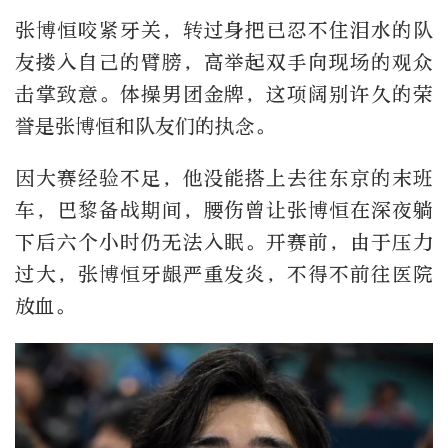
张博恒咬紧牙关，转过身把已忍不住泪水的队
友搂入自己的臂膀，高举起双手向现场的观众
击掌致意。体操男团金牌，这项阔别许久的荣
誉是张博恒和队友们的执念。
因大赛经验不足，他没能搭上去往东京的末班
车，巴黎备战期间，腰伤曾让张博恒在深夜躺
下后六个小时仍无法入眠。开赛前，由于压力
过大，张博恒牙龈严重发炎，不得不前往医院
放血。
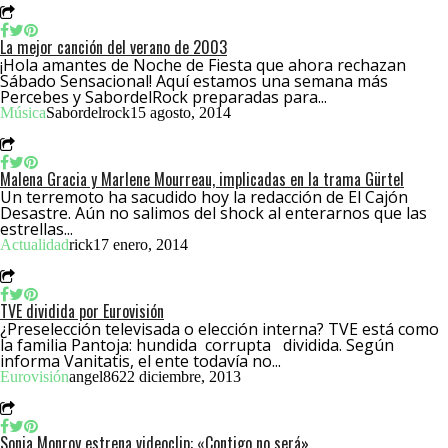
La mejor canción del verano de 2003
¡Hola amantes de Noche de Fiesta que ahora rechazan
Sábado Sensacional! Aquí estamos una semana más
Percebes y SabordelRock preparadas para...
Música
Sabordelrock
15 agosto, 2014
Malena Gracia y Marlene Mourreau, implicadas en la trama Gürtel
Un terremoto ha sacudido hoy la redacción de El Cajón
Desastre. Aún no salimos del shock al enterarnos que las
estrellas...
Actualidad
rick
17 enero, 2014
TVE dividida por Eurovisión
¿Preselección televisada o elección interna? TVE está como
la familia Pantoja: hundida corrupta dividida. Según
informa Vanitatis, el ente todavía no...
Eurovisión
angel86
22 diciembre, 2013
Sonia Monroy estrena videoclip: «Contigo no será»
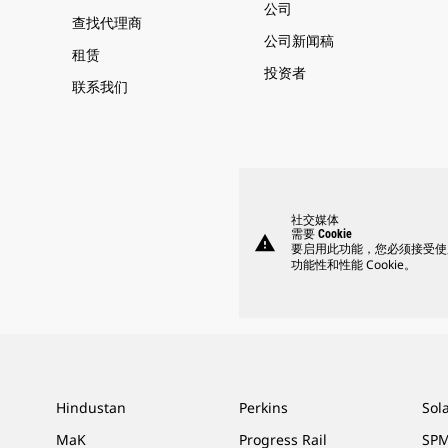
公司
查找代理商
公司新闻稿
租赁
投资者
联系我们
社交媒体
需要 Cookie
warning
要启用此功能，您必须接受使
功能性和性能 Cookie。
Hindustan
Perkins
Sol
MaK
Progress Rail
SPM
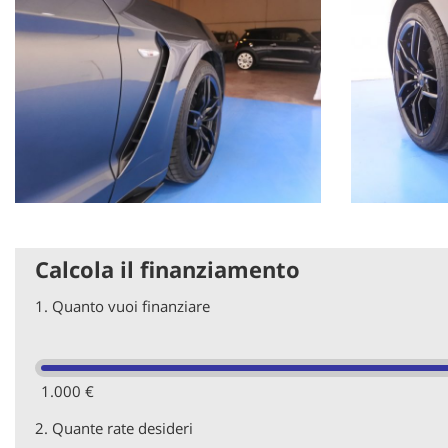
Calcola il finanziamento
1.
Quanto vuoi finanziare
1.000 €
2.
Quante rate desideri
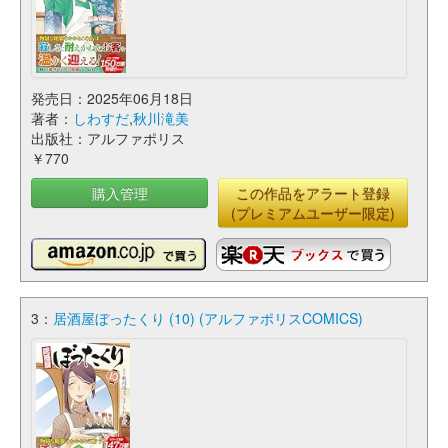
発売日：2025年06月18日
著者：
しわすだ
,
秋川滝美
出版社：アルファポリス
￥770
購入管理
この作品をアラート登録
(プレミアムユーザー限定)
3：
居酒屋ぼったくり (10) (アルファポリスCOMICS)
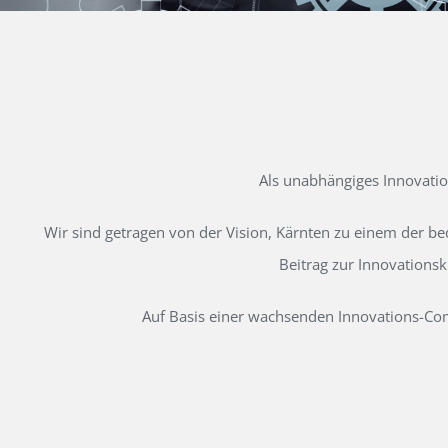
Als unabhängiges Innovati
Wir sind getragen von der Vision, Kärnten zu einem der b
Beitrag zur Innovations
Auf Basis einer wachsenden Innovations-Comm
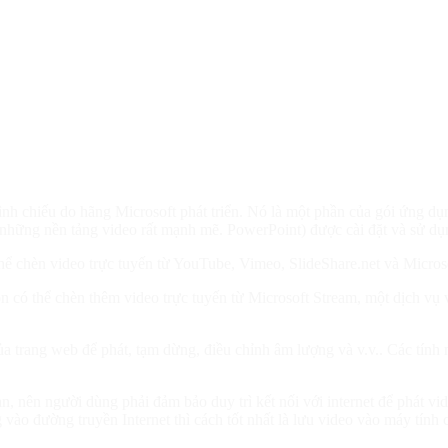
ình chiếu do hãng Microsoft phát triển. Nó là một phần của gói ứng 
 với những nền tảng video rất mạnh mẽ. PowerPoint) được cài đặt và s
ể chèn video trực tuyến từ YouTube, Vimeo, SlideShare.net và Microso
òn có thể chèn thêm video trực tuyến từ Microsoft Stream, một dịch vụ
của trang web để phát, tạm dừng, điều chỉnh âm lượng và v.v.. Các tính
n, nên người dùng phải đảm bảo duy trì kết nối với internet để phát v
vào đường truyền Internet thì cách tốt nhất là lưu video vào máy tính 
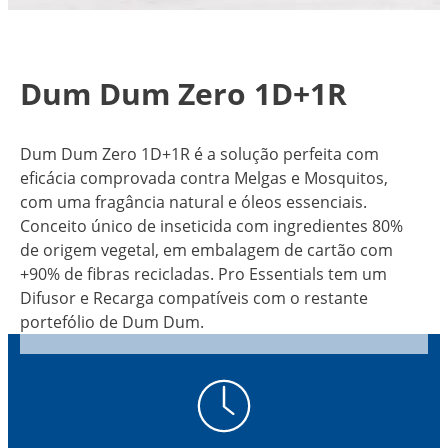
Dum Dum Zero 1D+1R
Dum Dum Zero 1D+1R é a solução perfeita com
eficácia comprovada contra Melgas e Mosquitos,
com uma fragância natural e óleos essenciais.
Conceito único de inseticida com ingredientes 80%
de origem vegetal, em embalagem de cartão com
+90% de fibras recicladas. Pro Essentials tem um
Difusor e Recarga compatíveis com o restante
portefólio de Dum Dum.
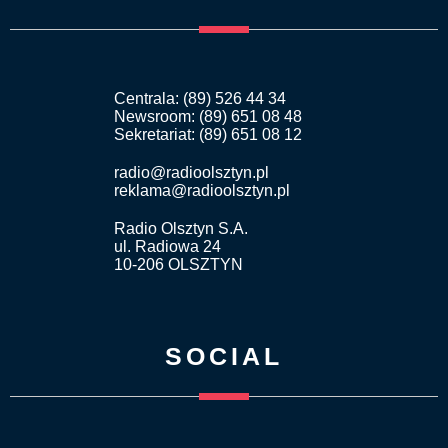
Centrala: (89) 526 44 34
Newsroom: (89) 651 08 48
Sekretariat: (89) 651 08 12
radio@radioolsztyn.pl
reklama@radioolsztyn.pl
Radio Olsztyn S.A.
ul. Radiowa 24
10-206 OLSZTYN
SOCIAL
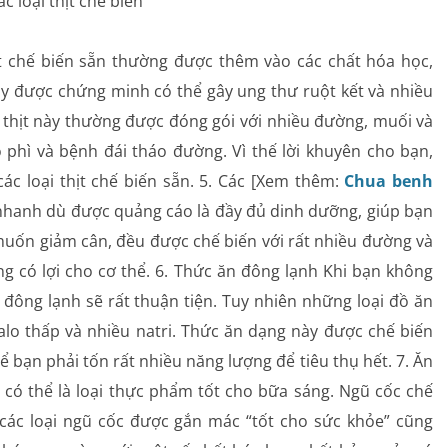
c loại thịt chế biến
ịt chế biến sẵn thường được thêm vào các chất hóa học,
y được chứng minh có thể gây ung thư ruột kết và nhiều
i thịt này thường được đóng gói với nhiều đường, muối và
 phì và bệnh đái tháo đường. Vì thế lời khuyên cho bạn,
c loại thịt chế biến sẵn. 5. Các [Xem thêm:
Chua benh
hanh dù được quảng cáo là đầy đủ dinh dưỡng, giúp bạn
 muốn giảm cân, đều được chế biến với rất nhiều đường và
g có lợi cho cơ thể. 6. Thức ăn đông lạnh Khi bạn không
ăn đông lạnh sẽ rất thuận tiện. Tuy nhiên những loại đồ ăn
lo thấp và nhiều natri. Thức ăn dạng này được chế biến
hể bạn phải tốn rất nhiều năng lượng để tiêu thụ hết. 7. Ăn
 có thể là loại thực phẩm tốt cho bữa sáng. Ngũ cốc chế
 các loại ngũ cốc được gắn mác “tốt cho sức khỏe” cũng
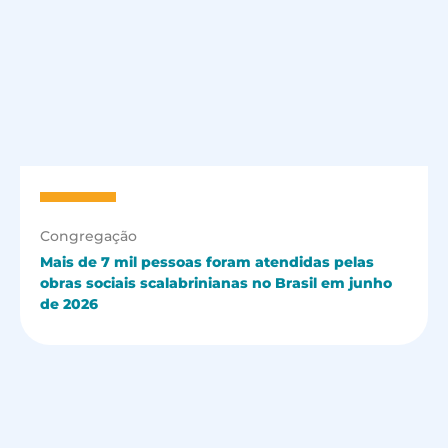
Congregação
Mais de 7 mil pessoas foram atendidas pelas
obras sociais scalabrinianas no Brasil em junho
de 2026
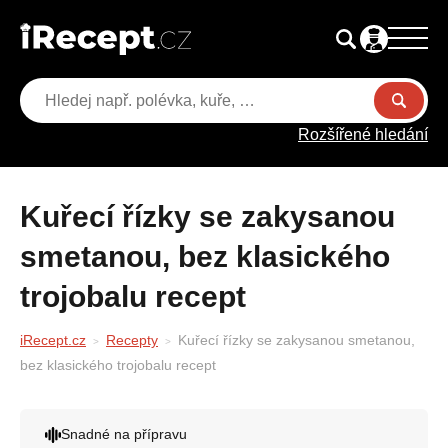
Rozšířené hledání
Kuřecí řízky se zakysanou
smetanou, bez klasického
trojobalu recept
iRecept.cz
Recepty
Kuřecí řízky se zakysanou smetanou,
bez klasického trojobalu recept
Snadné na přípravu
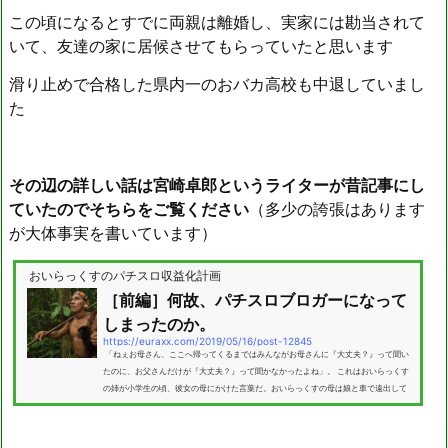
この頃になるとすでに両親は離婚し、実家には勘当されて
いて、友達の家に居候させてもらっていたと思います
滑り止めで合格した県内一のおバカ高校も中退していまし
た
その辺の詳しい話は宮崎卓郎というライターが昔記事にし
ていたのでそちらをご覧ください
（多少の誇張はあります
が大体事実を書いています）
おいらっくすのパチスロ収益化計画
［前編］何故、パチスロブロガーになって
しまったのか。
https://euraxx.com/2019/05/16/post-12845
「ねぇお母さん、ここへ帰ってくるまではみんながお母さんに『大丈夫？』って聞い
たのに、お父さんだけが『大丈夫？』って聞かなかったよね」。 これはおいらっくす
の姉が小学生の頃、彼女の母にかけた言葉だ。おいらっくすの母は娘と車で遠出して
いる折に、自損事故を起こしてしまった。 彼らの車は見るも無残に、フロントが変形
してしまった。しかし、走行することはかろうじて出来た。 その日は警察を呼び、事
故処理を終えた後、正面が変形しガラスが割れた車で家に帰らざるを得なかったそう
────────────────
Above are the records; give them all again exactly, apart from the pictures.

张博恒咬紧牙关，转过身把已忍不住泪水的队
友搂入自己的臂膀，高举起双手向现场的观众
击掌致意。体操男团金牌，这项阔别许久的荣
誉是张博恒和队友们的执念。
因大赛经验不足，他没能搭上去往东京的末班
车，巴黎备战期间，腰伤曾让张博恒在深夜躺
下后六个小时仍无法入眠。开赛前，由于压力
过大，张博恒牙龈严重发炎，不得不前往医院
放血。
La mejor canción del verano de 2003
¡Hola amantes de Noche de Fiesta que ahora rechazan
Sábado Sensacional! Aquí estamos una semana más
Percebes y SabordelRock preparadas para...
Música
Sabordelrock
15 agosto, 2014
Malena Gracia y Marlene Mourreau, implicadas en la trama Gürtel
Un terremoto ha sacudido hoy la redacción de El Cajón
Desastre. Aún no salimos del shock al enterarnos que las
estrellas...
Actualidad
rick
17 enero, 2014
TVE dividida por Eurovisión
¿Preselección televisada o elección interna? TVE está como
la familia Pantoja: hundida corrupta dividida. Según
informa Vanitatis, el ente todavía no...
Eurovisión
angel86
22 diciembre, 2013
Sonia Monroy estrena videoclip: «Contigo no será»
公司
查找代理商
公司新闻稿
租赁
投资者
联系我们
社交媒体
需要 Cookie
warning
要启用此功能，您必须接受使
功能性和性能 Cookie。
Hindustan
Perkins
Sol
MaK
Progress Rail
SPM
Calcola il finanziamento
1.
Quanto vuoi finanziare
1.000 €
2.
Quante rate desideri
発売日：2025年06月18日
著者：
しわすだ
,
秋川滝美
出版社：アルファポリス
￥770
購入管理
この作品をアラート登録
(プレミアムユーザー限定)
3：
居酒屋ぼったくり (10) (アルファポリスCOMICS)
Als unabhängiges Innovati
Wir sind getragen von der Vision, Kärnten zu einem der b
Beitrag zur Innovations
Auf Basis einer wachsenden Innovations-Comm
ình chiếu do hãng Microsoft phát triển. Nó là một phần của gói ứng 
 với những nền tảng video rất mạnh mẽ. PowerPoint) được cài đặt và s
ể chèn video trực tuyến từ YouTube, Vimeo, SlideShare.net và Microso
òn có thể chèn thêm video trực tuyến từ Microsoft Stream, một dịch vụ
của trang web để phát, tạm dừng, điều chỉnh âm lượng và v.v.. Các tính
n, nên người dùng phải đảm bảo duy trì kết nối với internet để phát v
vào đường truyền Internet thì cách tốt nhất là lưu video vào máy tính 
Dum Dum Zero 1D+1R
Dum Dum Zero 1D+1R é a solução perfeita com
eficácia comprovada contra Melgas e Mosquitos,
com uma fragância natural e óleos essenciais.
Conceito único de inseticida com ingredientes 80%
de origem vegetal, em embalagem de cartão com
+90% de fibras recicladas. Pro Essentials tem um
Difusor e Recarga compatíveis com o restante
portefólio de Dum Dum.
Centrala: (89) 526 44 34
Newsroom: (89) 651 08 48
Sekretariat: (89) 651 08 12
radio@radioolsztyn.pl
reklama@radioolsztyn.pl
Radio Olsztyn S.A.
ul. Radiowa 24
10-206 OLSZTYN
SOCIAL
c loại thịt chế biến
ịt chế biến sẵn thường được thêm vào các chất hóa học,
y được chứng minh có thể gây ung thư ruột kết và nhiều
i thịt này thường được đóng gói với nhiều đường, muối và
 phì và bệnh đái tháo đường. Vì thế lời khuyên cho bạn,
c loại thịt chế biến sẵn. 5. Các [Xem thêm:
Chua benh
hanh dù được quảng cáo là đầy đủ dinh dưỡng, giúp bạn
 muốn giảm cân, đều được chế biến với rất nhiều đường và
g có lợi cho cơ thể. 6. Thức ăn đông lạnh Khi bạn không
ăn đông lạnh sẽ rất thuận tiện. Tuy nhiên những loại đồ ăn
lo thấp và nhiều natri. Thức ăn dạng này được chế biến
hể bạn phải tốn rất nhiều năng lượng để tiêu thụ hết. 7. Ăn
 có thể là loại thực phẩm tốt cho bữa sáng. Ngũ cốc chế
 các loại ngũ cốc được gắn mác “tốt cho sức khỏe” cũng
Congregação
Mais de 7 mil pessoas foram atendidas pelas
obras sociais scalabrinianas no Brasil em junho
de 2026
Rozšířené hledání
Kuřecí řízky se zakysanou
smetanou, bez klasického
trojobalu recept
iRecept.cz
Recepty
Kuřecí řízky se zakysanou smetanou,
bez klasického trojobalu recept
Snadné na přípravu
この頃になるとすでに両親は離婚し、実家には勘当されて
いて、友達の家に居候させてもらっていたと思います
滑り止めで合格した県内一のおバカ高校も中退していまし
た
その辺の詳しい話は宮崎卓郎というライターが昔記事にし
ていたのでそちらをご覧ください
（多少の誇張はあります
が大体事実を書いています）
おいらっくすのパチスロ収益化計画
［前編］何故、パチスロブロガーになって
しまったのか。
https://euraxx.com/2019/05/16/post-12845
「ねぇお母さん、ここへ帰ってくるまではみんながお母さんに『大丈夫？』って聞い
たのに、お父さんだけが『大丈夫？』って聞かなかったよね」。 これはおいらっくす
の姉が小学生の頃、彼女の母にかけた言葉だ。おいらっくすの母は娘と車で遠出して
いる折に、自損事故を起こしてしまった。 彼らの車は見るも無残に、フロントが変形
してしまった。しかし、走行することはかろうじて出来た。 その日は警察を呼び、事
故処理を終えた後、正面が変形しガラスが割れた車で家に帰らざるを得なかったそう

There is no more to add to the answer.